Bilirkişi raporunda, Kanal İstanbul projesine ilişkin Çevresel Etki Değerlendirmesi (ÇED) sürecini ayrıntılı biçimde mercek altına alınıyor. Raporda, projenin İstanbul’un su kaynakları, ekolojik dengesi, ormanları ve kültürel mirası üzerinde geri dönülmez tahribatlara yol açacağı tespit edilirken; deprem, tsunami ve heyelan risklerinin ÇED Raporu’nda yeterince değerlendirilmediği, maliyet ve kamulaştırma hesaplarının eksik bırakıldığı belirtiliyor. 

Bilirkişi heyeti, tüm bu gerekçelerle 2020 yılında verilen “ÇED olumlu” kararının iptal edilmesi gerektiğini vurguluyor..

ÇED raporunun tarihçesi

Bilirkiş tarafından iptali istenen ÇED Raporu vesilesiyle eski Çevre müsteşarlarından Mülkiye’den sınıf arkadaşım Prof. Dr. Firuz Demir Yaşamış’a ÇED’in tarihçesini sordum. Yaşamış, Çevresel Etki Değerlendirmesi (ÇED) kavramını 1970’lerde Türkiye’ye kendisinin getirdiği sistemlerden biri olduğunu anımsatarak, o tarihlerde üzerinde çalıştıkları çevre kanunu taslağının bazı değişikliklerle 1983’te yasalaştığını ancak uygulama yönetmeliğinin 1993’te yayınlanabildiğini ve ÇED’in başladığını söyledi. Bugüne kadar sayısız  değişikliğe uğrayan ÇED’in ruhunun zamanla kaybolarak bir bürokratik formaliteye dönüştüğünü belirterek şunları vurguladı:

“ÇED çevresel kalitenin korunması ve geliştirilmesi yolunda bugüne kadar geliştirilmiş en etkili çevresel yönetim, planlama ve karar alma sürecidir. ÇED etkili bir süreçtir. Zira, ÇED kararı kirlilikler henüz ortaya çıkmadan, proje tasarım aşamasındayken ve kaynaklar kesin olarak tahsis edilmeden önce alınması gereken karardır. Bu anlamda, ÇED süreci en ekonomik çevre koruma aracıdır. Kirliliklerin arıtılması gibi oldukça pahalı bir yaklaşım yerine, önerilen projenin kirletme gizil (potansiyel) gücünü önceden görerek ve kestirerek kirlenmenin ortaya çıkmasını önleme hedefine yöneliktir. Böyle olmakla birlikte, uygulamada ve bugüne kadar ortaya çıkan biçimiyle, ülkemizde ÇED süreci farklı, yanlış ve sakıncalı algılamalara da konu olabilmektedir.”

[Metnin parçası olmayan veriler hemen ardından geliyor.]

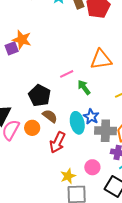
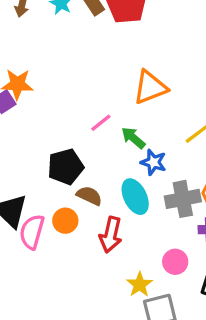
black pentagon: (40, 96) -> (65, 167), turned -30
blue star: (91, 117) -> (153, 162), moved

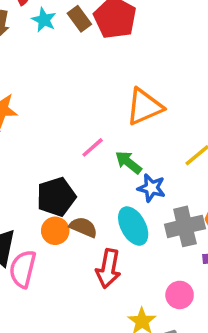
orange circle: (65, 221) -> (55, 231), moved

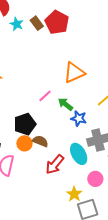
cyan ellipse: (133, 226) -> (79, 154), moved
red arrow: (108, 269) -> (55, 164), turned 30

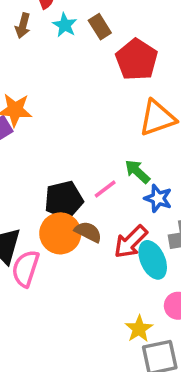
red pentagon: (57, 22) -> (137, 60), moved
pink line: (45, 96) -> (105, 189), moved
orange circle: (24, 143) -> (60, 233), size x1.5
red arrow: (55, 164) -> (131, 242), moved

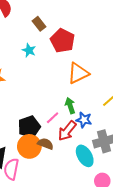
cyan star: (65, 25) -> (29, 50), moved
green arrow: (137, 172) -> (70, 106), turned 35
red arrow: (131, 242) -> (67, 131), moved

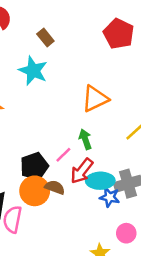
red pentagon: (63, 41) -> (119, 34), moved
cyan star: (29, 50) -> (33, 71), size x1.6
blue star: (84, 120) -> (110, 197), moved
cyan ellipse: (85, 156) -> (100, 181), moved, turned -60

ÇED’in etkili olabilmesi açısından temel ölçütlere ve ÇED raporunun taşıması gereken özelliklere de işaret eden Yaşamış, bu ölçütlere ve özelliklere ülkemizde pek itibar edilmediğine işaret ederek  İstanbul Kanalı Projesi’ni örnek gösteriyor. “Çünkü İstanbul Kanalı’nı gerçekleştirecek irade yansız değildir. Çevreyi korumak bu irade için bir endişe kaynağı değildir. Çevre yönetimi gelişmiş ülkelerde sakıncalı durumların ortaya çıkması halinde projeye izin verilmez” diyor. Bu konuda çeşitli ülkelerden örnekler veriyor. Çeyrek asırlık AKP iktidarında pek çok kurum ve kavram için anlam ve önem değişikliğe uğradığı gibi ÇED in anlam ve öneminin değişikliğe uğradığı görülüyor.

Çevreyi korumak mevcut iktidar için bir endişe kaynağı olmayabilir. Çevre iktidarın öncelikli konusu olmayabilir. Kanal İstanbul’un İstanbul’un geleceği için taşıdığı tehlikeleri de mevcut iktidar pek önemsemeyebilir. Bu konular, iktidarın olmasa da muhalefetin öncelikli konuları arasında yer almalı. İstanbul’un geleceği için riskler taşıyan Kanal İstanbul projesi gibi çevresel riskler barındıran her proje konusunda başta CHP, muhalefet partileri toplumu aydınlatmalı, iktidarı uyarmalı. Keza medya ve sivil toplum kuruluşları da bu tür konularda duyarlılık göstermeli.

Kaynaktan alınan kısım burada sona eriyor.